TASK INSTRUCTIONS: With the line containing "осуда, он оптимален" as the starting point, write out each line exactly through the final line of the listing, both ends included.

____

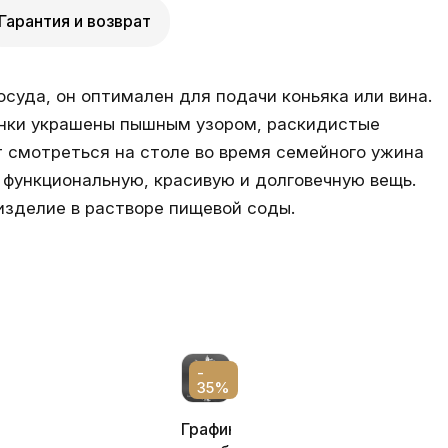
Гарантия и возврат
осуда, он оптимален для подачи коньяка или вина.
енки украшены пышным узором, раскидистые
т смотреться на столе во время семейного ужина
 функциональную, красивую и долговечную вещь.
изделие в растворе пищевой соды.
-
35%
ый
Графин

____

ANSWER BOX:
осуда, он оптимален для подачи коньяка или вина.
енки украшены пышным узором, раскидистые
т смотреться на столе во время семейного ужина
 функциональную, красивую и долговечную вещь.
изделие в растворе пищевой соды.
-
35%
ый
Графин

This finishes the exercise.